Il pickleball è uno sport di racchetta che combina elementi di tennis, badminton e ping pong. Si gioca su un campo più piccolo rispetto a quello da tennis (13,4 x 6,1 metri), diviso da una rete più bassa, utilizzando una racchetta rigida senza corde e una pallina forata in materiale plastico.

Nato negli Stati Uniti negli anni Sessanta come attività ricreativa per famiglie, si è trasformato negli ultimi anni in uno degli sport con la crescita più rapida al mondo grazie alla sua accessibilità e al suo carattere altamente sociale.

Come si gioca

Il gioco inizia con un servizio eseguito dal basso che deve attraversare la rete in diagonale. Una delle caratteristiche più particolari del pickleball è la regola del doppio rimbalzo: dopo il servizio, la pallina deve rimbalzare una volta per ciascun lato del campo prima che i giocatori possano colpirla al volo.

L’obiettivo è conquistare il punto inducendo l’avversario all’errore o impedendogli di rimandare la palla nel campo regolamentare. Le partite si disputano generalmente a 11 punti, con almeno due punti di vantaggio per vincere il set. Queste regole rendono il gioco immediato da apprendere, ma allo stesso tempo ricco di aspetti tattici e strategici.

Il campo e l’attrezzatura

Uno dei motivi della diffusione del pickleball è la semplicità delle infrastrutture necessarie.

Il campo misura circa la metà di un campo da tennis e comprende:

  • due aree di servizio;
  • la cosiddetta “kitchen”, la zona no-volley situata a 2,13 metri dalla rete;
  • una rete alta 91 cm al centro e 86 cm ai lati.

Per iniziare a giocare servono pochi elementi:

  • una racchetta da pickleball;
  • palline forate in plastica;
  • scarpe da sport adatte alle superfici da gioco;
  • abbigliamento sportivo leggero.

L’investimento iniziale è generalmente inferiore rispetto ad altri sport di racchetta, fattore che contribuisce alla sua accessibilità.

Perché piace così tanto?

Il successo del pickleball si basa su alcune caratteristiche molto precise: è facile da imparare, anche chi non ha mai praticato sport di racchetta riesce a disputare scambi divertenti dopo pochi minuti di gioco. È inclusivo: bambini, adulti e senior possono giocare insieme con un buon livello di equilibrio competitivo. È sociale: il doppio è la formula più diffusa e favorisce la nascita di community molto attive all’interno dei circoli. È tecnico e competitivo: superata la fase iniziale, emergono aspetti tattici che rendono il gioco interessante anche per tennisti e padelisti esperti.
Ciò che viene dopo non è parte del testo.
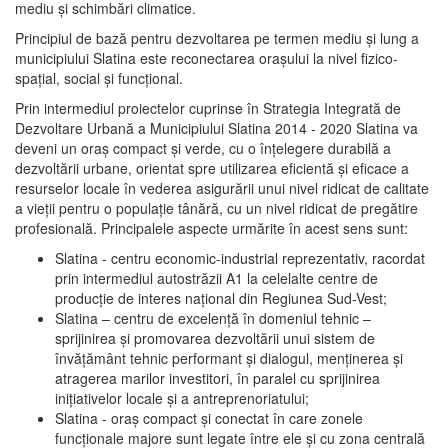
mediu şi schimbări climatice.
Principiul de bază pentru dezvoltarea pe termen mediu şi lung a
municipiului Slatina este reconectarea oraşului la nivel fizico-
spaţial, social şi funcţional.
Prin intermediul proiectelor cuprinse în Strategia Integrată de
Dezvoltare Urbană a Municipiului Slatina 2014 - 2020 Slatina va
deveni un oraş compact şi verde, cu o înţelegere durabilă a
dezvoltării urbane, orientat spre utilizarea eficientă şi eficace a
resurselor locale în vederea asigurării unui nivel ridicat de calitate
a vieţii pentru o populaţie tânără, cu un nivel ridicat de pregătire
profesională. Principalele aspecte urmărite în acest sens sunt:
Slatina - centru economic-industrial reprezentativ, racordat
prin intermediul autostrăzii A1 la celelalte centre de
producţie de interes naţional din Regiunea Sud-Vest;
Slatina – centru de excelenţă în domeniul tehnic –
sprijinirea şi promovarea dezvoltării unui sistem de
învăţământ tehnic performant şi dialogul, menţinerea şi
atragerea marilor investitori, în paralel cu sprijinirea
iniţiativelor locale şi a antreprenoriatului;
Slatina - oraş compact şi conectat în care zonele
funcţionale majore sunt legate între ele şi cu zona centrală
Dove si gioca oggi in Italia

Da Milano a Roma, da Torino a Napoli, fino alle principali città del Sud e delle isole, il numero di strutture che offrono il pickleball continua ad aumentare. Molti circoli hanno scelto di integrare questa disciplina nella propria offerta sportiva, spesso utilizzando spazi multifunzionali o convertendo campi esistenti.

Parallelamente stanno nascendo associazioni, academy e community locali che organizzano tornei, clinic e giornate di prova per avvicinare nuovi giocatori.

Quali sono le prospettive per il futuro?

Il pickleball è ancora in una fase iniziale rispetto a discipline consolidate come tennis e padel, ma i segnali di crescita sono evidenti. L’aumento dei praticanti, il coinvolgimento federale, l’apertura di nuovi campi e l’interesse degli operatori del settore indicano che il movimento sta costruendo basi sempre più solide.

La sfida dei prossimi anni sarà trasformare l’entusiasmo iniziale in una pratica stabile e diffusa, capace di attrarre nuovi giocatori e creare una vera cultura del pickleball in Italia.

A che punto siamo quindicon il pickleball in Italia? Siamo ancora nelle prime fasi di sviluppo, ma il percorso intrapreso è chiaro. Da sport quasi sconosciuto, il pickleball sta diventando una realtà sempre più presente nei circoli e nelle comunità sportive del Paese.

Non è ancora ai livelli di popolarità del padel, ma ha già dimostrato di possedere tutte le caratteristiche che servono per crescere: accessibilità, divertimento, inclusione e una forte componente sociale. E proprio per questo potrebbe essere uno degli sport di racchetta più interessanti da seguire nei prossimi anni.